« Plus les femmes sont pauvres, plus leur environnement est pauvre, moins elles ont accès à l’éducation et plus elles sont exposées à la violence physique, morale et surtout économique », atteste Riadh Zghal, docteure en sociologie, lors de la présentation, le 4 juillet à Tunis, des résultats de la cinquième vague de l’Afrobaromètre sur l’égalité des chances et la violence faite aux femmes menée par l’institut de sondage One to One for Research and Polling.
Pour elle, c’est essentiellement une affaire de culture (qui est en train de changer), par exemple au niveau de la prise de décision concernant l’utilisation de l’argent dans la famille dont un pourcentage assez important collectivement: « Cela montre qu’un travail a été fait. Seulement, la tradition en Tunisie veut que nous pouvons tout changer par le sommet, les politiques de l’Etat, les lois… mais la société ne change pas par décret, elle change parce qu’il y a des interactions humaines qui portent au changement ». Pour que les choses changent, Riadh Zghal croit qu’il faut impliquer la société traditionnelle qui a prouvé qu’au moment où il y a une injustice, des sages et des membres des familles réagissent pour remettre de l’ordre: « Il y a peut-être un travail à faire à ce niveau pour diffuser une culture antiviolence ».

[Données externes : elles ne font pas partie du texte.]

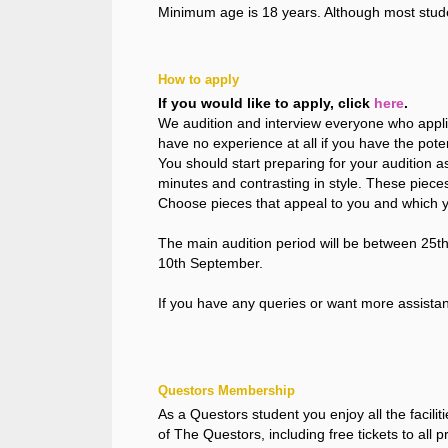
Minimum age is 18 years. Although most stud
How to apply
If you would like to apply, click
here
.
We audition and interview everyone who applie
have no experience at all if you have the potent
You should start preparing for your audition 
minutes and contrasting in style. These piece
Choose pieces that appeal to you and which yo
The main audition period will be between 25th
10th September.
If you have any queries or want more assista
Questors Membership
As a Questors student you enjoy all the facili
of The Questors, including free tickets to all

Pourtant, elle regrette que les valeurs intériorisées de cette même société traditionnelle considèrent qu’il est plus honteux d’avoir des hommes chômeurs que des femmes chômeuses! « Si nous voulons raisonner en termes de nécessité d’autonomie économique des femmes, nous devons prendre en considération deux grands facteurs. En premier, les variables indirectes qui prédisposent à l’autonomisation économique des femmes (liberté de disposer de son corps, liberté de circulation, accès à l’enseignement…) et qui prédisposent les femmes à jouir des opportunités d’éducation, d’emploi, d’accès au financement quand elles ont un projet… En second, les variables directes qui font partie du rôle de l’Etat, notamment pour des données statistiques précises concernant tout ce qui se rapporte aux femmes, tout! ».
Les paradoxes de la Tunisie dans le dossier genre sont soulignés par les statistiques mondiales qui montrent qu’elle est première dans le monde arabe et en Afrique en matière de participation des femmes dans la recherche scientifique, mais qu’elle est très en retard en matière d’autonomisation économique et relativement en avance en matière de participation à la vie politique. « Toutes les données montrent qu’au moment où les femmes sont économiquement autonomes, cela rejaillit énormément sur l’éducation des enfants, sur leur santé et celle de la famille. Quand elles travaillent, les femmes n’oublient pas leurs responsabilités familiales et c’est une attitude très forte chez les femmes, et beaucoup moins forte chez beaucoup d’hommes, surtout dans un contexte d’analphabétisme et de pauvreté », conclut Zghal.